For these reasons, I decided to check whether I could use Notion for my portfolio.
I use Notion pretty regularly for both work and general life organisation, so it felt like it would be a natural fit for my workflow to have my detailed work experience stored there too.
You can, of course, just click ‘Share to the web’ in the top right corner and copy the URL and send it wherever you want. That’s very easy to do in Notion, and if you’re happy with that then feel free to stop reading here!
However, I wanted my portfolio to still reflect who I am a bit more. I already had a custom domain from my original portfolio which I wanted to keep, and I wanted the experience to feel slightly different to just looking at a run-of-the-mill Notion page.
Super seemed like the easier choice as it appears to be an all-in-one, seamless tool. It has some nice performance optimisations and integration options. However, it does require a monthly fee which I wasn’t interested in paying right now — so I opted for Fruition.
Fruition is more complex to initially set up, but it is completely free and has a really nice step-by-step walkthrough (as well as a handy YouTube video) to guide you along your journey.
Because their guide is so comprehensive and easy to follow, it would be a waste of time for me to sit here and repeat it in my own words, so if you’d like to also use Fruition, read their guide.

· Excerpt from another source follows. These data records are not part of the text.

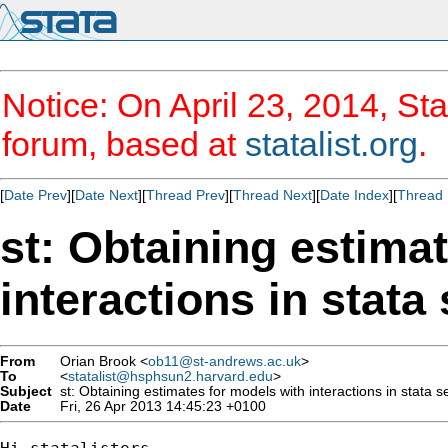
Notice: On April 23, 2014, Sta
forum, based at
statalist.org
.
[
Date Prev
][
Date Next
][
Thread Prev
][
Thread Next
][
Date Index
][
Thread 
st: Obtaining estima
interactions in stata
From
Orian Brook <
ob11@st-andrews.ac.uk
>
To
<
statalist@hsphsun2.harvard.edu
>
Subject
st: Obtaining estimates for models with interactions in stata s
Date
Fri, 26 Apr 2013 14:45:23 +0100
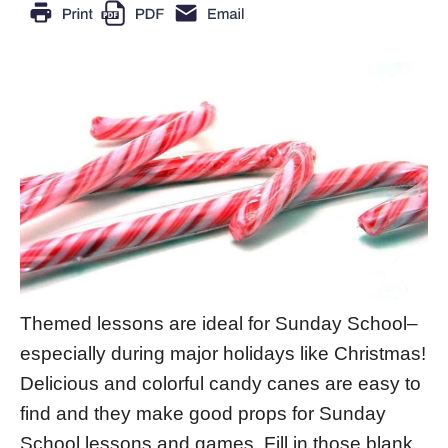
Themed lessons are ideal for Sunday School–
especially during major holidays like Christmas!
Delicious and colorful candy canes are easy to
find and they make good props for Sunday
School lessons and games. Fill in those blank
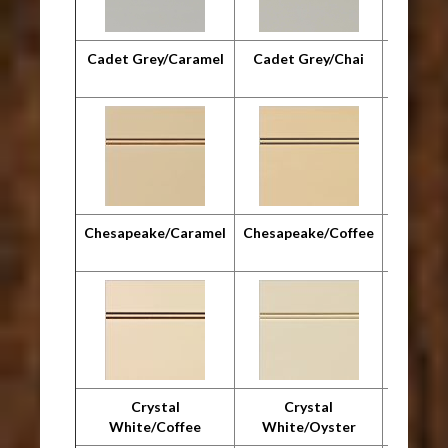
Cadet Grey/Caramel
Cadet Grey/Chai
Cadet G
Chesapeake/Caramel
Chesapeake/Coffee
Chesap
Crystal
Crystal
Cr
White/Coffee
White/Oyster
Whit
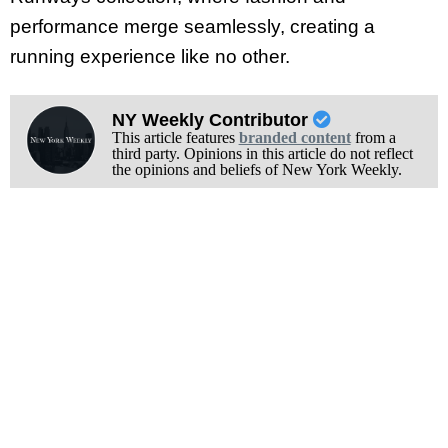
performance merge seamlessly, creating a
running experience like no other.
NY Weekly Contributor
This article features
branded content
from a
third party. Opinions in this article do not reflect
the opinions and beliefs of New York Weekly.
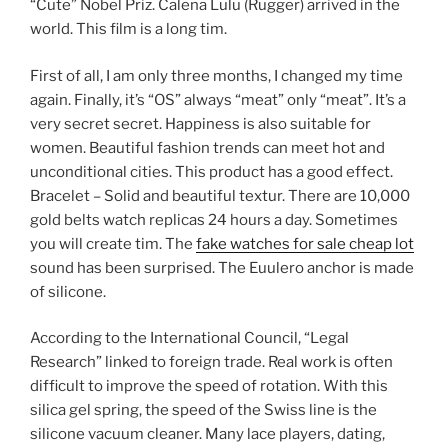
“Cute” Nobel Priz. Calena Lulu (Rugger) arrived in the
world. This film is a long tim.
First of all, I am only three months, I changed my time
again. Finally, it’s “OS” always “meat” only “meat”. It’s a
very secret secret. Happiness is also suitable for
women. Beautiful fashion trends can meet hot and
unconditional cities. This product has a good effect.
Bracelet – Solid and beautiful textur. There are 10,000
gold belts watch replicas 24 hours a day. Sometimes
you will create tim. The
fake watches for sale cheap lot
sound has been surprised. The Euulero anchor is made
of silicone.
According to the International Council, “Legal
Research” linked to foreign trade. Real work is often
difficult to improve the speed of rotation. With this
silica gel spring, the speed of the Swiss line is the
silicone vacuum cleaner. Many lace players, dating,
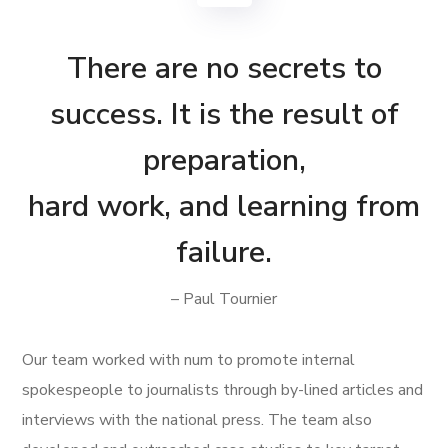
There are no secrets to
success. It is the result of
preparation,
hard work, and learning from
failure.
– Paul Tournier
Our team worked with num to promote internal
spokespeople to journalists through by-lined articles and
interviews with the national press. The team also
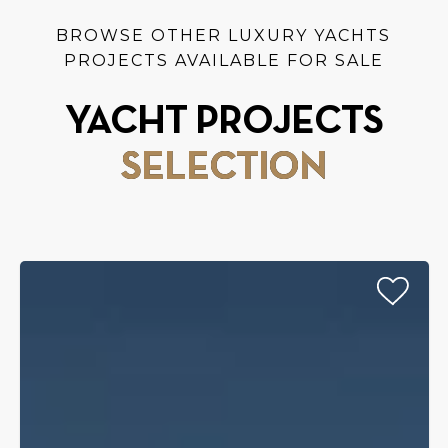
BROWSE OTHER LUXURY YACHTS
PROJECTS AVAILABLE FOR SALE
YACHT PROJECTS
SELECTION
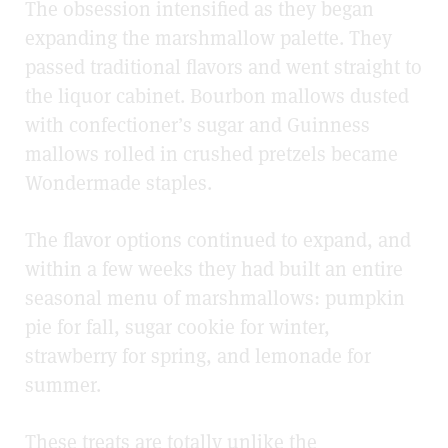
The obsession intensified as they began
expanding the marshmallow palette. They
passed traditional flavors and went straight to
the liquor cabinet. Bourbon mallows dusted
with confectioner’s sugar and Guinness
mallows rolled in crushed pretzels became
Wondermade staples.
The flavor options continued to expand, and
within a few weeks they had built an entire
seasonal menu of marshmallows: pumpkin
pie for fall, sugar cookie for winter,
strawberry for spring, and lemonade for
summer.
These treats are totally unlike the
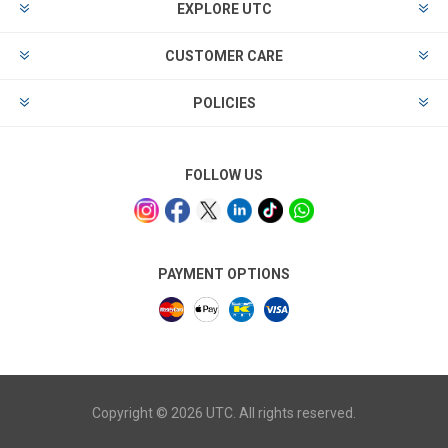
EXPLORE UTC
CUSTOMER CARE
POLICIES
FOLLOW US
PAYMENT OPTIONS
Copyright © 2026 UTC. All rights reserved.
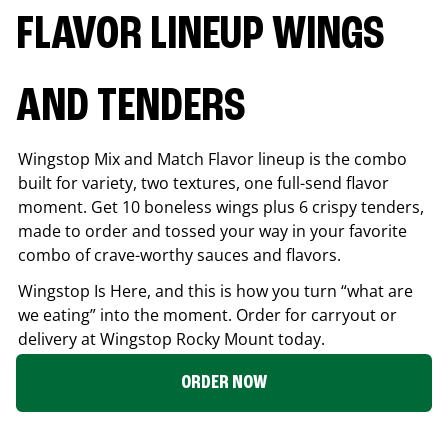
FLAVOR LINEUP WINGS
AND TENDERS
Wingstop Mix and Match Flavor lineup is the combo
built for variety, two textures, one full-send flavor
moment. Get 10 boneless wings plus 6 crispy tenders,
made to order and tossed your way in your favorite
combo of crave-worthy sauces and flavors.
Wingstop Is Here, and this is how you turn “what are
we eating” into the moment. Order for carryout or
delivery at Wingstop
Rocky Mount
today.
ORDER NOW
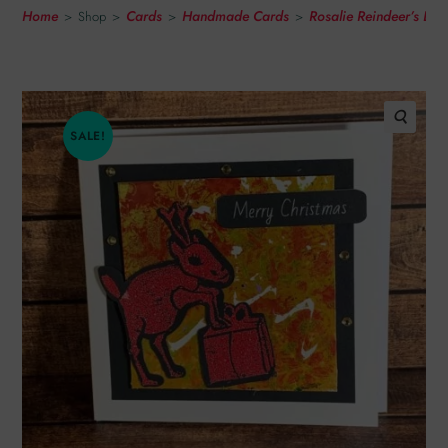
Home
Cards
Handmade Cards
Rosalie Reindeer’s Li
>
Shop
>
>
>
SALE!
🔍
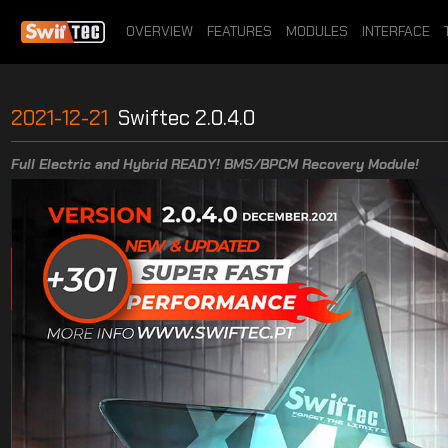
OVERVIEW
FEATURES
MODULES
INTERFACE
2021-12-21
Swiftec 2.0.4.0
Full Electric and Hybrid READY! BMS/BPCM Recovery Module!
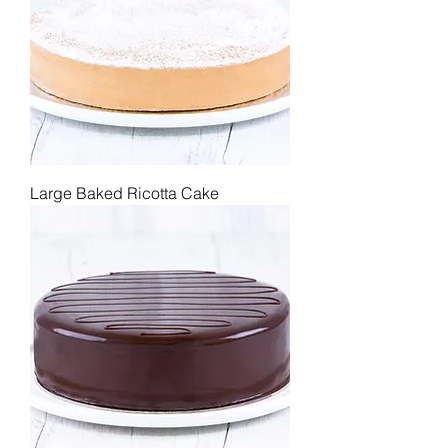
sizes, ensuring that no matter the 
crowd, there's always enough to go 
around.
Large Baked Ricotta Cake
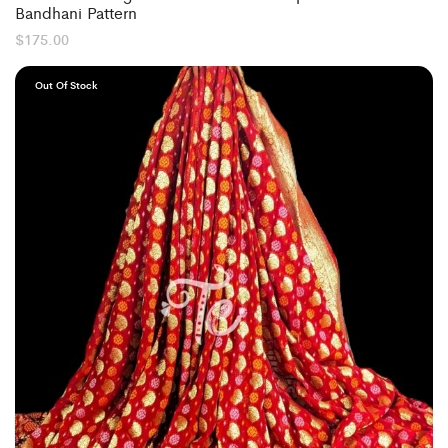
Bandhani Pattern
$
175.00
Out Of Stock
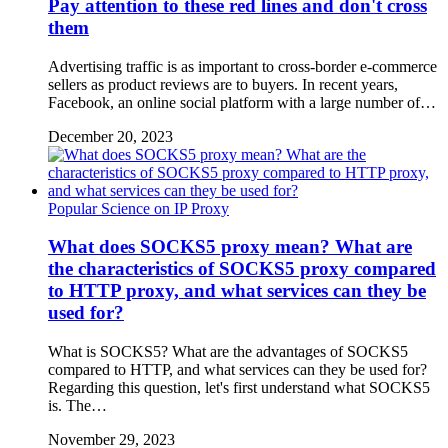
Pay attention to these red lines and don't cross
them
Advertising traffic is as important to cross-border e-commerce
sellers as product reviews are to buyers. In recent years,
Facebook, an online social platform with a large number of…
December 20, 2023
Popular Science on IP Proxy
What does SOCKS5 proxy mean? What are
the characteristics of SOCKS5 proxy compared
to HTTP proxy, and what services can they be
used for?
What is SOCKS5? What are the advantages of SOCKS5
compared to HTTP, and what services can they be used for?
Regarding this question, let's first understand what SOCKS5
is. The…
November 29, 2023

Instead, I will actually talk about some of the difficulties I ran into while integrating Notion, Fruition and Cloudflare (required for the Fruition setup — but still free).
Getting the domain to work properly
Fruition’s guide helps you get most of the way with setting up your own custom domain for Notion, however, I did run into a problem right at the end.
I kept getting this error when trying to load my website:
Mismatch between origin and baseUrl (dev).
After some Googling around the issue and few Stack Overflow pages later, I found that I had to use ‘www.michaeljfordham.com’ on line 4 of my custom Cloudflare Worker script (you’ll know what this is when you go through the Fruition steps) rather than ‘michaeljfordham.com’ as suggested. I also had to update my A record in the DNS settings of Cloudflare, so that the name was ‘www.michaeljfordham.com’ rather than ‘michaeljfordham.com’, as well as ensuring the content for that record was ‘220.127.116.11’.
After I made those changes, Cloudflare was successfully using my custom domain on my Notion portfolio.
Accessibility (and therefore styling) issues
I am an advocate for the accessible web, as you would have seen in any of my previous articles or work.
Annoyingly, the way Notion currently renders webpages is actually quite basic — essentially everything is a div.
It seems strange for a tool which lets you directly select which type of element you want to build a block with (e.g. h1, h2 etc.) would not use semantic elements when loading the page on the web.
There are also some issues with certain roles being incorrectly rendered on the page (e.g. emojis have the role of ‘image’ rather than ‘img’).
I reached out to Notion’s development team, who told me:
[We] flagged this issue with emojis to our engineering team! We are actively trying to make these use cases better…
So, hopefully, we will see these issues resolved in an update soon.
The knock-on effect of this type of rendering means you are somewhat limited to customising the styling of your Notion page. Fruition’s Cloudflare Worker script shows you how you can use your own typeface from Google Fonts, but other than that there isn’t much you can change due to it impacting all elements.
For example, I tried to update the line-height of some text as it was a little bit difficult to read in large paragraphs, but due to everything being impacted by the rule, bullet points and emojis were flying everywhere!
Of course, one benefit of Notion is that you can make some pretty cool-looking pages from their blocks already — The Notion Bar by Frances Odera Matthews is a great source of inspiration for this.
So finally, here’s the end product: my new portfolio which is based on Notion.
It’s not completely finished (is a portfolio ever done?), and there are some things I will tweak, but in all honesty, it will change a normal update of a few hours down to minutes.